Bei Hartz IV muss die Koalition Federn lassen

Berlin. CSU-Chef Horst Seehofer hat über viele Jahre als Bundesgesundheitsminister in der Ära Helmut Kohl schon so manches knifflige Problem mit einem SPD-dominierten Bundesrat lösen müssen

Berlin. CSU-Chef Horst Seehofer hat über viele Jahre als Bundesgesundheitsminister in der Ära Helmut Kohl schon so manches knifflige Problem mit einem SPD-dominierten Bundesrat lösen müssen. Und nun ist seit Freitag - dem ersten persönlichen Auftritt Seehofers in der Bund-Länder-Arbeitsgruppe, die für den Vermittlungsausschuss von Bundestag und Bundesrat den Hartz-IV-Kompromiss erarbeiten soll - überraschend Bewegung in die zuvor erstarrten Fronten gekommen.Nur mühsam akzeptiert die schwarz-gelbe Regierungskoalition, dass sie für die vom Bundesverfassungsgericht verlangte Neuregelung der Hartz-IV-Regelsätze und insbesondere für die bessere Förderung der 2,1 Millionen Kinder aus diesen Familien auf die Stimmen von SPD und Grünen im Bundesrat angewiesen ist. Aber auch die Opposition muss bei den Verhandlungen Abschied von Maximalforderungen nehmen. "Es ist ein Geben und Nehmen", beschreibt ein SPD-Unterhändler die Situation. Also: Kein gesetzlicher Mindestlohn für alle Branchen - sondern zunächst einmal nur Fortschritt bei dem Ziel überhaupt.

Dass die schwarz-gelbe Koalition angesichts ihrer bisherigen Verweigerungshaltung beim Thema Mindestlohn kräftig Federn lassen muss, ist Arbeitsministerin Ursula von der Leyen (CDU) und zunehmend auch vielen in der Union seit langem klar. Als "Formfehler" bei dem politischen Pokerspiel dürfte da abgehakt werden, dass die Koalition bei dem Ringen um einen Mindestlohn für die Zeit- und Leiharbeitsbranche am Freitag noch das "FDP-pur-Modell" in den Verhandlungsring warf - nach dem "gleicher Lohn für gleiche Arbeit" erst nach zwölf Monaten gelten soll. Doch kaum ein Leiharbeiter ist ein Jahr lang bei der selben Firma beschäftigt. Für eine Million Arbeitnehmer in dieser Branche würde dies nur weitere Nachteile bedeuten.

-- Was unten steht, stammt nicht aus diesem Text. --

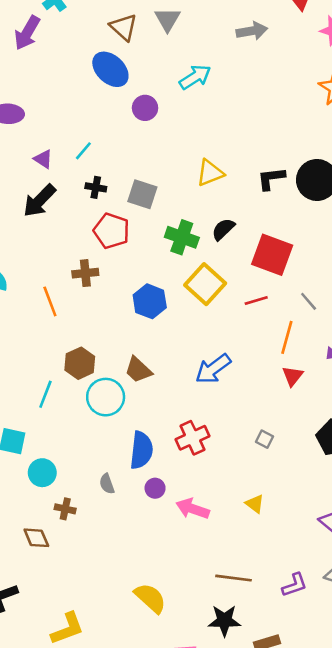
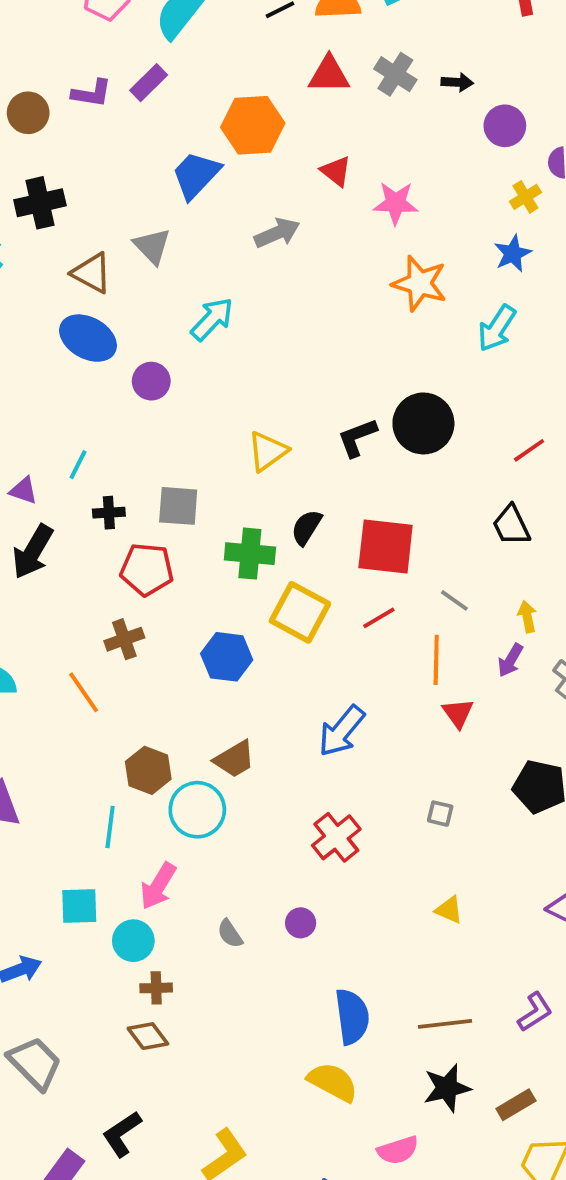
brown trapezoid: (138, 370) -> (234, 759), turned -60
blue semicircle: (141, 450) -> (352, 1017), moved
brown cross: (65, 509) -> (156, 988), moved
pink arrow: (193, 509) -> (158, 886), moved, turned -64

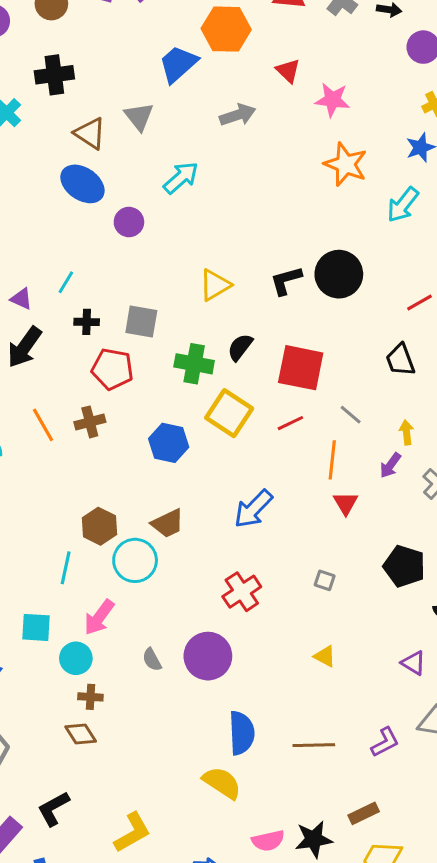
orange line: (84, 692) -> (43, 425), moved
purple circle: (301, 923) -> (208, 656), size x2.0
black star: (447, 1088) -> (314, 839), moved

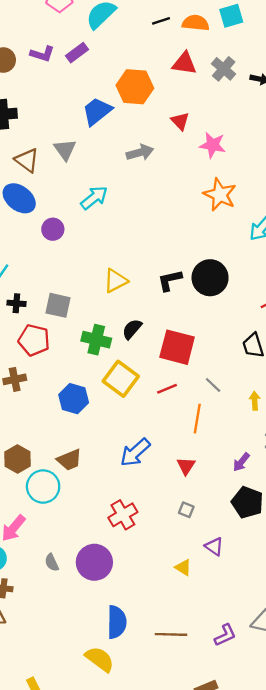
purple arrow: (390, 465) -> (241, 462), moved
red triangle: (346, 503) -> (186, 466), moved
purple triangle: (413, 663) -> (214, 546), moved

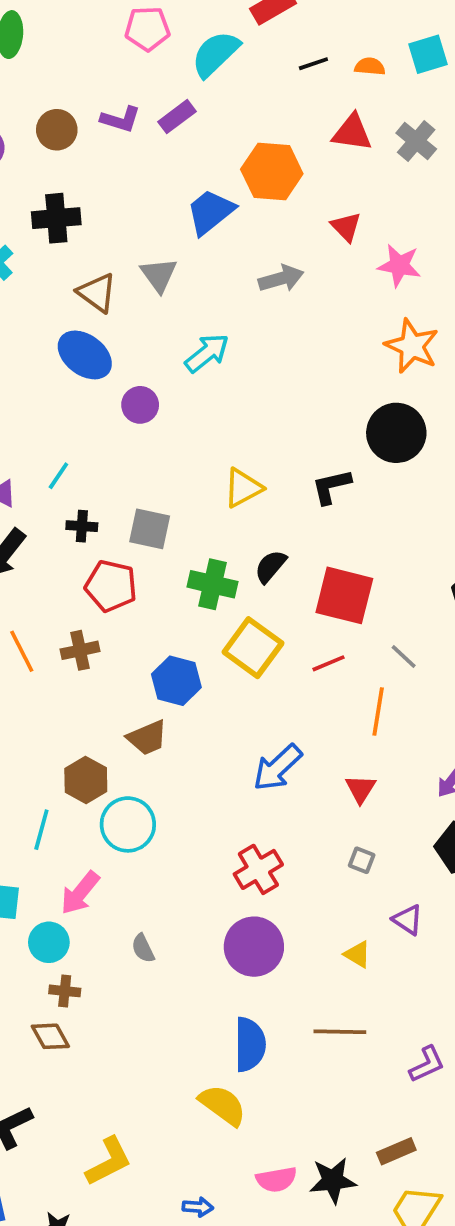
orange semicircle: (196, 23) -> (370, 67), size x0.7
black circle: (210, 278) -> (396, 433), moved
brown trapezoid: (69, 460) -> (147, 738), moved
purple circle: (94, 562) -> (254, 947), moved
brown line: (171, 634) -> (340, 1032), moved

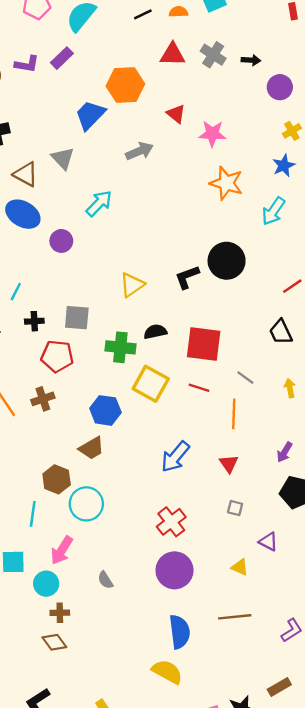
black circle: (396, 433) -> (227, 261), moved
black semicircle: (271, 566) -> (155, 332), turned 45
red line: (328, 663) -> (199, 388), turned 48

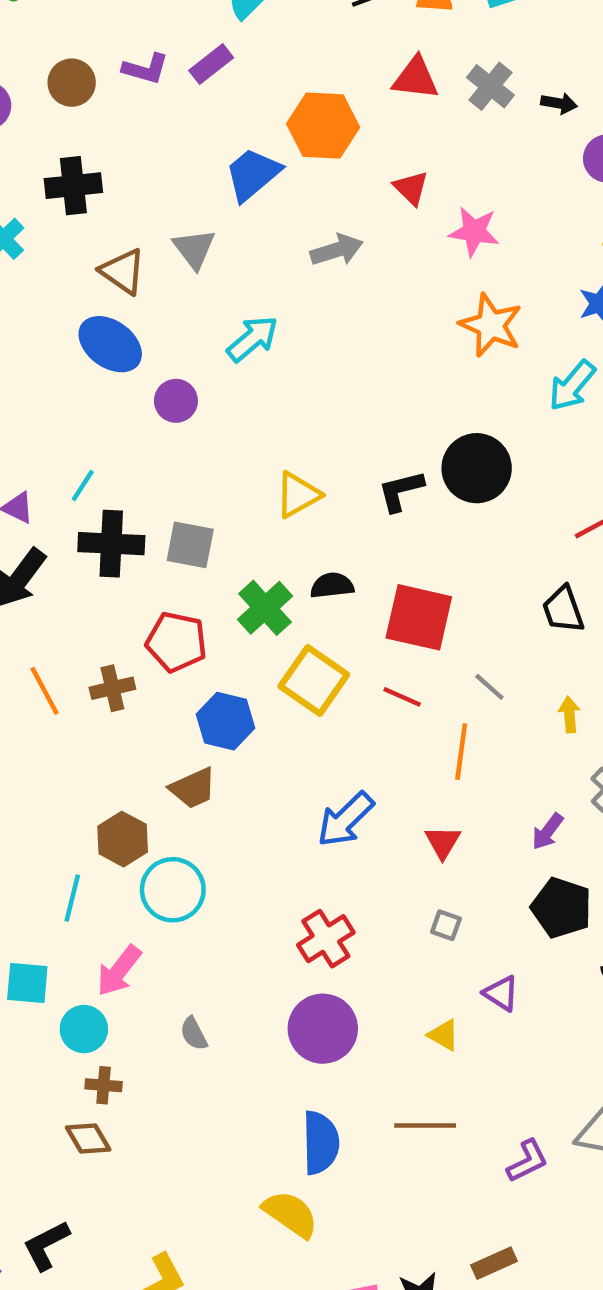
black cross: (34, 321) -> (111, 544), size x1.8
green cross: (120, 347) -> (265, 608), turned 36
red pentagon: (57, 356) -> (176, 642), moved

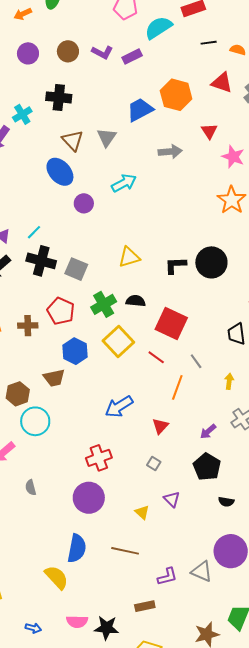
brown rectangle: (494, 1263) -> (145, 606), moved

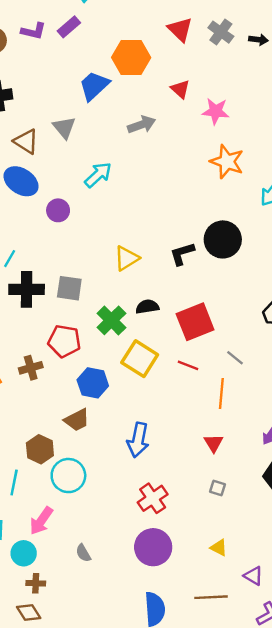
red triangle: (222, 83) -> (180, 30), turned 40
red square: (171, 323) -> (195, 322), turned -32
blue arrow: (119, 407) -> (138, 440), moved, turned -32
purple triangle: (172, 499) -> (253, 576), moved

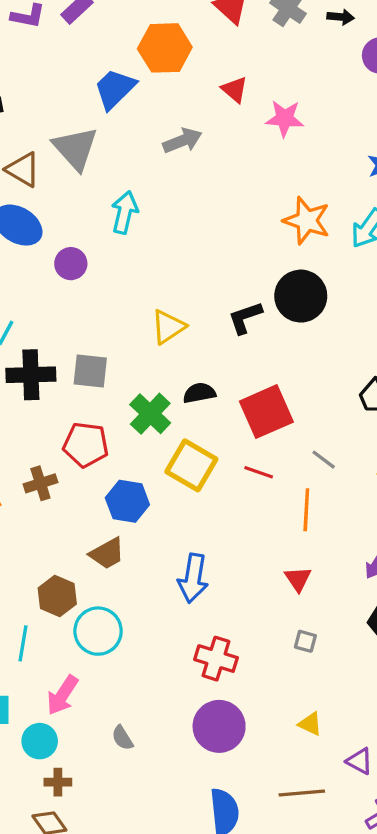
gray triangle: (64, 128) -> (75, 148), size x1.4
orange star: (227, 162) -> (307, 221), moved
cyan arrow: (98, 175) -> (125, 212), turned -32
red cross: (153, 498) -> (216, 659), turned -36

In der zweiten Unterarbeitsgruppe, die sich mit der von der Koalition angestrebten Erhöhung des Regelsatzes für Langzeitarbeitslose um 5 auf 364 Euro beschäftigt, biegen sich inzwischen die Tische unter über 1000 Seiten neuem Datenmaterial. Von der Leyen hat diese Zahlen von den Mitarbeitern ihres Hauses über die Feiertage mühsam nach Forderungen der Opposition zusammenstellen lassen. Es geht dabei um die Frage, wie das Existenzminium für einen Hartz-IV-Empfänger berechnet werden soll - und auch welche Alternativen es dafür gibt. Mehrfach hatte die Opposition bereits bei den Bundestagsberatungen solche Alternativrechnungen gefordert.

Die erfreulichste Bewegung bei dem Hartz-IV-Tauziehen gibt es inzwischen beim Bildungspaket. Seehofer machte sich dabei zum Fürsprecher der Oppositions-Forderungen. So sollen nach aktuellem Verhandlungsstand die Kommunen und ihre Sozialarbeiter künftig dafür verantwortlich sein, dass die 2,1 Millionen Kinder aus Hartz-IV- Familien sowie die weiteren 200 000 aus Geringverdiener-Familien das von den Verfassungsrichtern verlangte "Teilhaberecht" an Bildung und am gesellschaftlichem Leben erhalten - und nicht mehr wie bisher vorgesehen die Jobcenter der Arbeitsagenturen.

Das heißt: Abschied von Ursula von der Leyens individuellem Bildungschip und Verlagerung der Aufgaben von den Jobcentern hin in die Kommunen. Das geht allerdings nicht ohne erhebliche zusätzliche Bundeszuweisungen. Neue komplizierte Rechtsregelungen werden zudem erforderlich sein.